What to produce:
Copy each line of the following material that has the string "role".

Task inputs:
%%
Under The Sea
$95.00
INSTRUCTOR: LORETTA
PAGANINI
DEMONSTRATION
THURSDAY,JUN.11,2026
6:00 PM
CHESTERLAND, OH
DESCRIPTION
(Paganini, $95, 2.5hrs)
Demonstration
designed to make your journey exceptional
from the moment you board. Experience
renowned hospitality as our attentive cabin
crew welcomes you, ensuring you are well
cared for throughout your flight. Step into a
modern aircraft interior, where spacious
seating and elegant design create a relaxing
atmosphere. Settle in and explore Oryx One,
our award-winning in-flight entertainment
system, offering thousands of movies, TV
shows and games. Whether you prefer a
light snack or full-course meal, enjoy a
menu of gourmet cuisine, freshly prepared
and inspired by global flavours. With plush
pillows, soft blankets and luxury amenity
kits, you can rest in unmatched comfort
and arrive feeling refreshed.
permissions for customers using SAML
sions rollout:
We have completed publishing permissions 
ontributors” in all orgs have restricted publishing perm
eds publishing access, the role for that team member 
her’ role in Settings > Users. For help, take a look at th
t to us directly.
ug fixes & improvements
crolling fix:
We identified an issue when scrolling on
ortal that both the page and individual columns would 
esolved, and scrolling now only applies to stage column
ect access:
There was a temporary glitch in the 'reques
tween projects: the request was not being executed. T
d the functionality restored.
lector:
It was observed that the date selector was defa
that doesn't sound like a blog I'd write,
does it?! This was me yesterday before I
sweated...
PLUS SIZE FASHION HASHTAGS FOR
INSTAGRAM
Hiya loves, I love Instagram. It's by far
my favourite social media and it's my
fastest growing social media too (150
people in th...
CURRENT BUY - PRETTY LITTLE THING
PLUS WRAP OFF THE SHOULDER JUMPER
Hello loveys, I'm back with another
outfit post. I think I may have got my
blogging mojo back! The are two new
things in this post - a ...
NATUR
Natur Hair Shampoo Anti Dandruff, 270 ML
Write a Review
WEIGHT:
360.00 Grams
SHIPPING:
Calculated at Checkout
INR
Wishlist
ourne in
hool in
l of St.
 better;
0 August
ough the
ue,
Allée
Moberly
%%
Task answer:
eds publishing access, the role for that team member 
her’ role in Settings > Users. For help, take a look at th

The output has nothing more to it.